Ab Mittwoch war es mit der Ruhe vorbei, und auch schreiberisch lief von da an nichts mehr. Es fing an mit Mozarts Kleiner Nachtmusik. Nach einem Blick auf das Handy rief ich Kristian, mit dem ich vom Frühstück aus dem Haus kam, zu, dass es nicht lange dauern würde und ich in wenigen Minuten wieder im Stall sei. Das war eine Fehleinschätzung, denn das Gespräch mit Herrn Zottel von der Marketingabteilung meines Verlags dauerte länger. Er fragte mich, ob ich für meine Kollegin Susanne Haberwein beim Kampener Literatursommer einspringen könne. Sie habe einen schweren Verkehrsunfall gehabt und fiele für die Lesung am Samstag aus. Da nicht damit zu rechnen wäre, dass sie diese in nächster Zeit nachholen könne, suche man einen Ersatz.

»Mh«, gab ich nicht gerade begeistert zurück. »Wie kommen Sie denn gerade auf mich?«

»Sie schreiben im gleichen Genre wie Ihre Kollegin«, sagte Herr Zottel.

»Aber man kann doch den Leuten nicht einfach eine andere Autorin servieren. Das wäre sicher auch nicht im Sinne von Frau Haberwein. Wie geht es ihr denn?«

»Nein, nein!« Herr Zottel lachte, dann hüstelte er, als wenn ihm der Lacher peinlich war. »Frau Haberwein hat einige Knochenbrüche erlitten, sie wird eine Weile im Krankenhaus und in der Reha zubringen müssen. Zu Ihren Bedenken: Wir geben den Wechsel bekannt, der Presse, auf den Plakaten und so weiter. Die vorverkauften Karten behalten ihre Gültigkeit, aber wer sie zurückgeben will, bekommt natürlich sein Geld erstattet.«

»Mh«, machte ich wieder.

»Wir haben an Ihren letzten Roman Bergflimmern gedacht. Der kam doch bei Lesungen immer gut an.«

»Schon«, sagte ich. »Aber eher im süddeutschen Raum und Österreich. Schließlich ist Tirol zum größten Teil der Schauplatz. Meinen Sie, dass die Leute hier auf Sylt so etwas erwarten?«

»Wo diese Liebesgeschichten spielen, ist doch beinahe egal«, sagte Herr Zottel mit deutlichem Ärger in der Stimme.

»Meinen Sie!«, giftete ich. »Nein, ich glaube nicht, dass ich die Richtige bin für diese Lesung. Suchen Sie lieber nach jemand anderem.«

»Dafür ist keine Zeit mehr. Darf ich Sie außerdem daran erinnern, dass Ihnen Linkmann & Schulte bei Ihrem neuen Projekt sehr entgegengekommen ist? Es wäre schön, Frau Redlich, wenn Sie sich erkenntlich zeigen würden und uns nun Ihrerseits entgegenkommen.«

Damit hatte er mich. Immer noch sauer über seinen blöden Spruch druckste ich zwar noch ein bisschen herum, dass ich eine Nacht drüber schlafen wolle und solches Zeug, aber er setzte mir die Pistole auf die Brust, man könne nicht länger warten.

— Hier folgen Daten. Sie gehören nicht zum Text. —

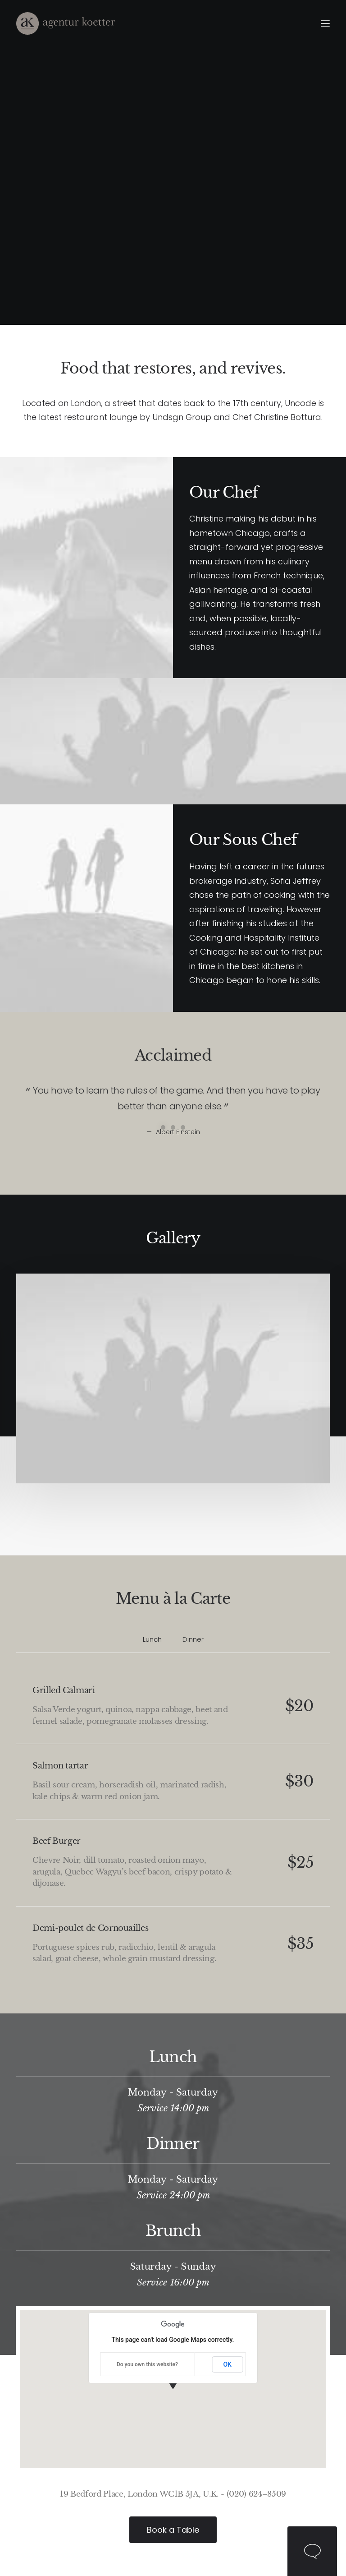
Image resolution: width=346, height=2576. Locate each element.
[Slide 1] (163, 1127)
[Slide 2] (173, 1127)
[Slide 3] (183, 1127)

»Okay. Aber geben Sie mir nicht die Schuld, wenn am Samstag keiner zuhören kommt!«

»Und wenn«, sagte Zottel. »Sie sind doch Profi und lesen genauso vor zwei oder drei Leuten wie vor fünfzig, oder?«

Sehr aufbauend, wirklich, der Mann hatte Talent, einen zu motivieren!

Er würde dafür sorgen, dass die Buchhandlung in Braderup, die den Verkauf bei der Lesung übernahm, rechtzeitig genügend Bücher bekäme, und ich solle mir doch eines so schnell wie möglich dort abholen, damit ich mich vorbereiten könne; er habe schon nachgefragt, sie hätten meinen Roman da.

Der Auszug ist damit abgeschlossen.